We can talk about orgasms but we can’t talk about anal cleanliness without getting a bit bashful. 

But the simple fact is, it’s a practice that is widely done, and for some people, it’s an absolute necessity before any kind of anal play.

But what is douching? Is it necessary? Is it safe? I will share my experiences of douching in the hopes that it will educate, inspire and encourage more people to talk about it. So make sure the shower is at the right temperature and then follow me…

I think it’s widely accepted by most people that the anus is a ‘dirty’ place, and you know, to some extent – I’ll agree. We all know that’s where poop comes from. And whilst there are a certain number of people who don’t mind that – for the most of us, poop and sex don’t mix. Which is understandable.

For some, it’s all about having the peace of mind, that when you start to explore and play ‘down there’ – you are not going to come across any nasty surprises – but let me stress this right at the start – It’s Natural! ‘Accidents’ can and will happen – the most important thing is to just shrug it off and move on. It will have happened to everyone at one point, and sometimes things are just out of your control!

So what is a douche exactly?

In laymen’s terms – a douche is a device used to introduce a stream of water into the body, usually vaginally or anally. It can be used for either medical or hygiene reasons. Douching is typically normally associated with the vagina, with anal douching being called an Enema – however as most sex toy sites refer to them as anal douches, that is how we will refer to it for the rest of this article.

There are probably 3 typical examples of a douche: Bulb, Shower Kits & Water bags.

Bulb Douche

These are probably the most common type of Douche, and probably the cheapest and easiest to use. They are normally 2-piece kits – a squeezable bulb (usually made from rubber or silicone) into which you insert a nozzle. You fill the bulb with warm water and then insert into the anus, and squeeze the bulb to allow the water to enter. These are typically used for a shallower cleanse (although you can get some bulb douches with a larger nozzle to go a bit deeper).
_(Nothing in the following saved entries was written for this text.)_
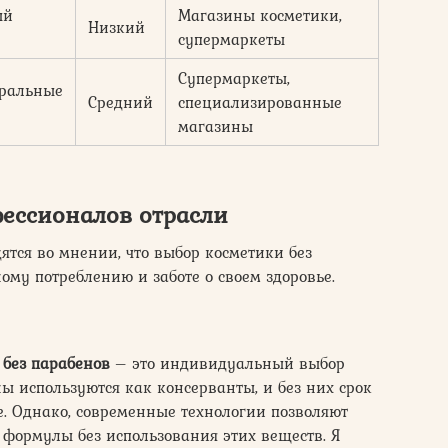
ый
Магазины косметики,
Низкий
супермаркеты
Супермаркеты,
уральные
Средний
специализированные
магазины
фессионалов отрасли
ятся во мнении, что выбор косметики без
ому потреблению и заботе о своем здоровье.
 без парабенов
– это индивидуальный выбор
ны используются как консерванты, и без них срок
. Однако, современные технологии позволяют
 формулы без использования этих веществ. Я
The first douche I ever bought was the Lovehoney BASICS douche. It’s simple to use, and very effective – making it ideal for people who have never used a douche before. I’ll detail how to use this successfully later on in this article. If you are looking for something to help provide a more ‘thorough’ cleansing – then a shower Douche might be for you. I then upgraded to the Deluxe Anal Douche which has an additional nozzle to allow you to vary the water intensity.

I have very recently been sent the Aneros Prelude and it’s now hands down my personal favourite douche, and the douche I would recommend for beginners. It combines a slow-flow nozzle to ensure maximum comfort and it inhibits ‘suck-back’; making your douching experience far more pleasant and keeps mess to a minimum.

Shower Douche

A shower douche will typically be a kit that will allow you to connect it to your existing shower or bathtub mixer tap. Some can be permanently attached, others can be attached Ad Hoc (when you need it). The good thing about this type of douche, is that you get a consistent flow rate. There’s no possibility for what I call ‘suck back’ (I’ll explain later) – and you can get a deeper clean, because you have more pressure coming out. Of course, this does mean that you need to be EXTRA careful when using something like this – which is why I recommend using a product that allows you to adjust the pressure.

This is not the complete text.